Le bouc velu, soudain furieux, s’est cabré.
Le mufle écumant, l’œil hagard, le rein cambré,
Contre le tronc rugueux d’un orme séculaire
Il épuise âprement sa subite colère.
Vingt fois, précipitant les coups et s’acharnant,
Sans fatigue il bondit sur l’arbre frissonnant ;
Vingt fois, sans que l’effort répété le harasse,
Il heurte son front rude à l’épaisse cuirasse.
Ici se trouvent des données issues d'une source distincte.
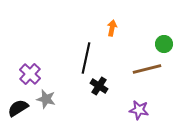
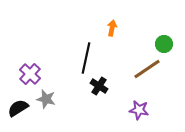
brown line: rotated 20 degrees counterclockwise
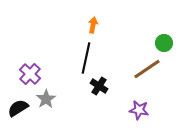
orange arrow: moved 19 px left, 3 px up
green circle: moved 1 px up
gray star: rotated 24 degrees clockwise
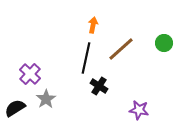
brown line: moved 26 px left, 20 px up; rotated 8 degrees counterclockwise
black semicircle: moved 3 px left
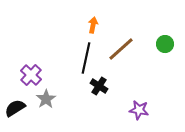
green circle: moved 1 px right, 1 px down
purple cross: moved 1 px right, 1 px down
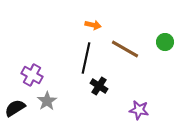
orange arrow: rotated 91 degrees clockwise
green circle: moved 2 px up
brown line: moved 4 px right; rotated 72 degrees clockwise
purple cross: moved 1 px right; rotated 15 degrees counterclockwise
gray star: moved 1 px right, 2 px down
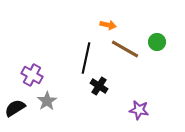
orange arrow: moved 15 px right
green circle: moved 8 px left
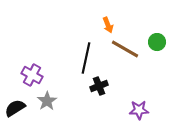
orange arrow: rotated 56 degrees clockwise
black cross: rotated 36 degrees clockwise
purple star: rotated 12 degrees counterclockwise
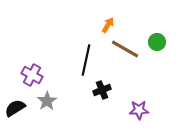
orange arrow: rotated 126 degrees counterclockwise
black line: moved 2 px down
black cross: moved 3 px right, 4 px down
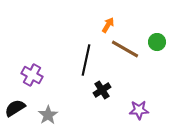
black cross: rotated 12 degrees counterclockwise
gray star: moved 1 px right, 14 px down
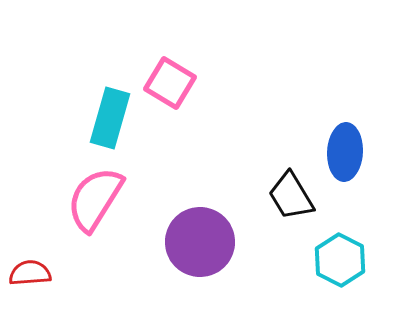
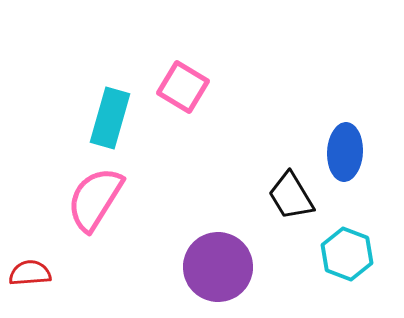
pink square: moved 13 px right, 4 px down
purple circle: moved 18 px right, 25 px down
cyan hexagon: moved 7 px right, 6 px up; rotated 6 degrees counterclockwise
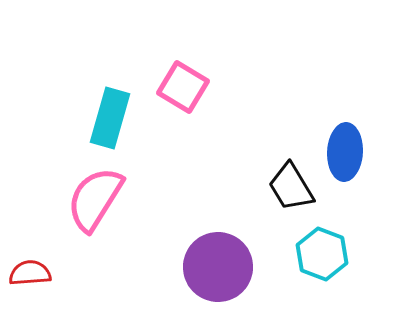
black trapezoid: moved 9 px up
cyan hexagon: moved 25 px left
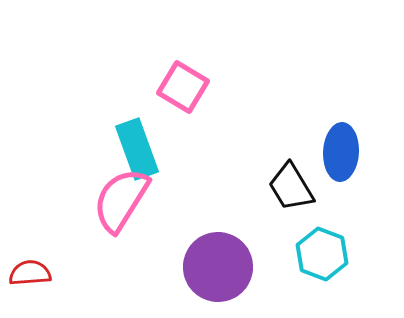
cyan rectangle: moved 27 px right, 31 px down; rotated 36 degrees counterclockwise
blue ellipse: moved 4 px left
pink semicircle: moved 26 px right, 1 px down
L’écorce éclate au choc de ses cornes de fer ;
Mais le rival plus jeune auquel il serait fier
De jeter le défi brutalement farouche
Qui hérisse son poil et bave par sa bouche,
Qui, dès l’aurore, en son regard sauvage a lui ;
Mais l’époux préféré des femelles, celui
Qu’elles suivent partout, dociles et passives,
Guide la troupe loin des cornes agressives,
Et, lui-même évitant, caché dans un ravin,
Le mâle exaspéré dont le délire est vain
Et qui longtemps encor prend le tronc dur pour cible,
Subtil, se dissimule à sa haine irascible.


LA NOURRICE


Comment évoquerai-je en cette Géorgique
La scène pastorale et le tableau magique
Dont naguère mes yeux charmés furent témoins ?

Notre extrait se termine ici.